- Born: David Andre Comissiong 1960 (age 65–66) St. Vincent and the Grenadines
- Education: Harrison College; University of the West Indies at Cave Hill; Hugh Wooding Law School
- Occupations: Attorney and political activist
- Children: 2

= David Comissiong =

Vincentian-born political activist (born 1960)
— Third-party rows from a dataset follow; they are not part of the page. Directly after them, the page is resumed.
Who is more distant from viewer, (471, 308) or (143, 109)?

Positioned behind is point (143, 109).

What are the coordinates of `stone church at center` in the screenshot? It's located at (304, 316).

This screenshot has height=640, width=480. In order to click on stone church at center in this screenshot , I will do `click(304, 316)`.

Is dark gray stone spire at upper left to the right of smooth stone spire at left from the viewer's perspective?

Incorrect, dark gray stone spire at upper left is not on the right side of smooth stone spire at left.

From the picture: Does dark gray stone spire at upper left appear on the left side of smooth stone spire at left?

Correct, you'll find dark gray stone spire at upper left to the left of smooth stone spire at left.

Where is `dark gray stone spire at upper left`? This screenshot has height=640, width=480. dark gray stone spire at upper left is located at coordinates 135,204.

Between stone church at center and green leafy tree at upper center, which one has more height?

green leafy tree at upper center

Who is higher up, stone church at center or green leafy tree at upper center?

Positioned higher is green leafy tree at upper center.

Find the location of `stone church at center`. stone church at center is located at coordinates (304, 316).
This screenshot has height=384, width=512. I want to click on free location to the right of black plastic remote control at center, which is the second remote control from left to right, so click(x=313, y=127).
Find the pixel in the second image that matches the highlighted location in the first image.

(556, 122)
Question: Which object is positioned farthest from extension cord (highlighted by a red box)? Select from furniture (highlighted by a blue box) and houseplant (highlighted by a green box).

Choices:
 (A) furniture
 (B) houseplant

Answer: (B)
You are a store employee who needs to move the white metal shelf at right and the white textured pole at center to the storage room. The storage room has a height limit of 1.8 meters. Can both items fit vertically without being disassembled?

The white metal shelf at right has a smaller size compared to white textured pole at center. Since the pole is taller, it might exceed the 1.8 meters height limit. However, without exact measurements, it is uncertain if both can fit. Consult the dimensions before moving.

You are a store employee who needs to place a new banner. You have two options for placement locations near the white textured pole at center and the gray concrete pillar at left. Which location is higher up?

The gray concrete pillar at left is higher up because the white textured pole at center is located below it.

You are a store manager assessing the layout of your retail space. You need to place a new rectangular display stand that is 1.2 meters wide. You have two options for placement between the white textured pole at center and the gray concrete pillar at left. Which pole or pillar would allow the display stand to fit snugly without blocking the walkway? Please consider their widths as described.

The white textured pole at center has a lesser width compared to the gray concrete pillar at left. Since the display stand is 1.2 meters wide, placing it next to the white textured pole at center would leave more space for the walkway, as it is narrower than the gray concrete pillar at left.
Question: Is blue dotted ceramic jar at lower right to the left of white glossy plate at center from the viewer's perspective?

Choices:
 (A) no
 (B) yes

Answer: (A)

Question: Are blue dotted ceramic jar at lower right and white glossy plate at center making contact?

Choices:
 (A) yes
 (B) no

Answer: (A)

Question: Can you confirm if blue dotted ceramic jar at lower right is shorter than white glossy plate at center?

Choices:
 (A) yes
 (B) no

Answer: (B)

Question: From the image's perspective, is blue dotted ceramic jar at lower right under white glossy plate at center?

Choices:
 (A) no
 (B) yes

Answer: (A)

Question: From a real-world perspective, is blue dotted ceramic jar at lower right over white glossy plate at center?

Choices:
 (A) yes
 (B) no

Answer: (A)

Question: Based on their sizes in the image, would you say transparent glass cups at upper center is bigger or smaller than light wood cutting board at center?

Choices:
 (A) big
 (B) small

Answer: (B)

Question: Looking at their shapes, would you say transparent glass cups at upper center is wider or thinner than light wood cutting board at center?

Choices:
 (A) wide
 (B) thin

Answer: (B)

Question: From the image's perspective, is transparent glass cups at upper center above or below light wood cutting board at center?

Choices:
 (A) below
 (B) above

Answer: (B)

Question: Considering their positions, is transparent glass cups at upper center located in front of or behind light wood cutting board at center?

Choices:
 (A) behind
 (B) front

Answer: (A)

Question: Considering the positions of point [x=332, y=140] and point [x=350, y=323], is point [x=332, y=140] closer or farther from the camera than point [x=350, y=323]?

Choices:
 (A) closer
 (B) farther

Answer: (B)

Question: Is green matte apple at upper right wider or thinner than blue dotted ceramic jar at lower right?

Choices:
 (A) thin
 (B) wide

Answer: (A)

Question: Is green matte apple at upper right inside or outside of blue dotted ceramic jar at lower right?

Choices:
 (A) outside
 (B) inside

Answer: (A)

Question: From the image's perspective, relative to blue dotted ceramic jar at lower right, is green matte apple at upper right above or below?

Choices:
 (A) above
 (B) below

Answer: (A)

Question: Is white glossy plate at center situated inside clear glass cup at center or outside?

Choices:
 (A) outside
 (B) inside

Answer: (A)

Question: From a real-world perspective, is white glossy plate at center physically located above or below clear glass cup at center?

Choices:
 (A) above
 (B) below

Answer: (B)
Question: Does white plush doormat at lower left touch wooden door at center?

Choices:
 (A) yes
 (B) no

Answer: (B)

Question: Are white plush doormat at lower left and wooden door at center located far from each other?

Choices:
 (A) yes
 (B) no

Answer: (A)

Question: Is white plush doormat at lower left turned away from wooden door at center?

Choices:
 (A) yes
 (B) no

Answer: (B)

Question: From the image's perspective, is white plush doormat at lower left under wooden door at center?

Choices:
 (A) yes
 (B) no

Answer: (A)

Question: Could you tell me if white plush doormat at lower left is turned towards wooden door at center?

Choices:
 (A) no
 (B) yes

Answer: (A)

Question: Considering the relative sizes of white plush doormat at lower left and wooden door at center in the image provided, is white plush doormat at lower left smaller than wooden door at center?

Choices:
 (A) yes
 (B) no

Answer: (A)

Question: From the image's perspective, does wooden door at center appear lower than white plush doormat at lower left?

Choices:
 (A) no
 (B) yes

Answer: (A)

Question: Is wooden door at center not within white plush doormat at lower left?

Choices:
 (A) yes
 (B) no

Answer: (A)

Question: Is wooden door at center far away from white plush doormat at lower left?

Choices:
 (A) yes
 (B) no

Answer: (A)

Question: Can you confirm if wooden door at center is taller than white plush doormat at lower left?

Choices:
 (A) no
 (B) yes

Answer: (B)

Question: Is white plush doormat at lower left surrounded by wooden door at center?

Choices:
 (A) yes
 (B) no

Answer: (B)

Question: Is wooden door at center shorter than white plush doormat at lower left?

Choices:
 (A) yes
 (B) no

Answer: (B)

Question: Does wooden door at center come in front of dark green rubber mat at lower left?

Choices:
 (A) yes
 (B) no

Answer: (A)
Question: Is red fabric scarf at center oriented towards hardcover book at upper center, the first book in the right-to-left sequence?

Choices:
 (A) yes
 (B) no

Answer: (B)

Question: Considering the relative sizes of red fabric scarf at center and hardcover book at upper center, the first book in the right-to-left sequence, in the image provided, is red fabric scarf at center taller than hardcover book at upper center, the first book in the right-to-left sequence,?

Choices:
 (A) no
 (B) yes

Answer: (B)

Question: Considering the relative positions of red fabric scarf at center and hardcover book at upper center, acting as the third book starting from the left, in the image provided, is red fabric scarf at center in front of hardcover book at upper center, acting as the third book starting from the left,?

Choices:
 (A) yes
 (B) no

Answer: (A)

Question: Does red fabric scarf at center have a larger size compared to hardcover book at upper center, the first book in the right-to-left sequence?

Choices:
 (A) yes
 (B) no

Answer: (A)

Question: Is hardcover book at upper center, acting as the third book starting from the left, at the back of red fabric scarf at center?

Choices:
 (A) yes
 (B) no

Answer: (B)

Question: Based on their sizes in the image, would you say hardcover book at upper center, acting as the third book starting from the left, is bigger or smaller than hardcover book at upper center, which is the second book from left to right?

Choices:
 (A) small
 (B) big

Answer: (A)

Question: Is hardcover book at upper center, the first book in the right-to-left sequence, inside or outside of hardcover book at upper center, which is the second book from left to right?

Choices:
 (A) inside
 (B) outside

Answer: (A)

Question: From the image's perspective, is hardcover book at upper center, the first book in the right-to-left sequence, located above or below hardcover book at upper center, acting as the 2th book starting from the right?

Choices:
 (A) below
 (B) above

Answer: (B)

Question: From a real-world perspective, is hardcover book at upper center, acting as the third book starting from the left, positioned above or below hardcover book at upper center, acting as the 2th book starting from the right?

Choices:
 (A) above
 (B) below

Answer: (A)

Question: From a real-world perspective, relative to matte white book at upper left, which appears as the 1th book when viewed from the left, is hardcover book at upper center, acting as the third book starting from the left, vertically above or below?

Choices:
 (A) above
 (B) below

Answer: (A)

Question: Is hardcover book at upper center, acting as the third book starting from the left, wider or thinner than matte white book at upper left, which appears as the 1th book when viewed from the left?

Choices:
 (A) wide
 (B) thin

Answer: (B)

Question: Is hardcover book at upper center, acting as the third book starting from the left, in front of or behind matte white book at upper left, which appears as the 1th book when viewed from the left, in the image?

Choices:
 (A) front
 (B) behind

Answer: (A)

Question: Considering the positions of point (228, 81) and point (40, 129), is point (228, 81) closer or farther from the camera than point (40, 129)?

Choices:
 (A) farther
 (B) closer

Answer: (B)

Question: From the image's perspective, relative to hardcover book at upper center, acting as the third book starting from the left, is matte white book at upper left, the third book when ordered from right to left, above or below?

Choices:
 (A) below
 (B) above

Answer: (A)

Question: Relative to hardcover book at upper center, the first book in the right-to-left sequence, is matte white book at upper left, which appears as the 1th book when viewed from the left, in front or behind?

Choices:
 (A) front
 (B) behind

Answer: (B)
David Comissiong (born 1960) is a Vincentian-born political activist, founder of the Clement Payne Movement, and former head of the Barbadian government's Commission for Pan-African affairs. He is a frequent critic of globalization and United States hegemony. One of the key Pan-Africanists in Caribbean politics, Comissiong is the Barbados Ambassador to the Caribbean Community (CARICOM).

==Biography==
David Andre Comissiong was born in 1960 in St. Vincent and the Grenadines. His father was a Methodist minister "served in eight different Caribbean territories", and when Comissiong at the age of six moved to Trinidad, where he undertook primary education, before relocating with his family to Barbados in 1971. He attended Harrison College in Barbados, and went on to study at the University of the West Indies at Cave Hill (Barbados), then at the Hugh Wooding Law School in Trinidad & Tobago, where he was admitted to the bar in 1984.

He starred in the multi-award-winning documentary 500 Years Later (2005), which featured Maulana Karenga, Muhammed Shareef, Francis Cress Welsin, Kimani Nehusi, Paul Robeson Jr, Nelson George, and many others.

Comissiong is the author of the 2013 book It's the Healing of the Nation: The Case For Reparations In An Era of Recession and Re-colonisation. He is also the author of Marching Down the Wide Streets of Tomorrow: Emancipation Essays and Speeches, published in 2008.

An attorney by profession, he is married with two daughters.

Since 2018, Comissiong has served as Ambassador of Barbados to CARICOM.

== Bibliography ==

- Marching Down the Wide Streets of Tomorrow: Emancipation Essays and Speeches, 2008, ISBN 978-976-8219-51-0, ISBN 976-8219-51-3
- It's the Healing of the Nation: The Case For Reparations In An Era of Recession and Re-colonisation, 2013, ISBN 978-976-95522-3-4.
- The Pan-African Love Story of Arnold and Mignon Ford, 2020, ISBN 978-9769653702.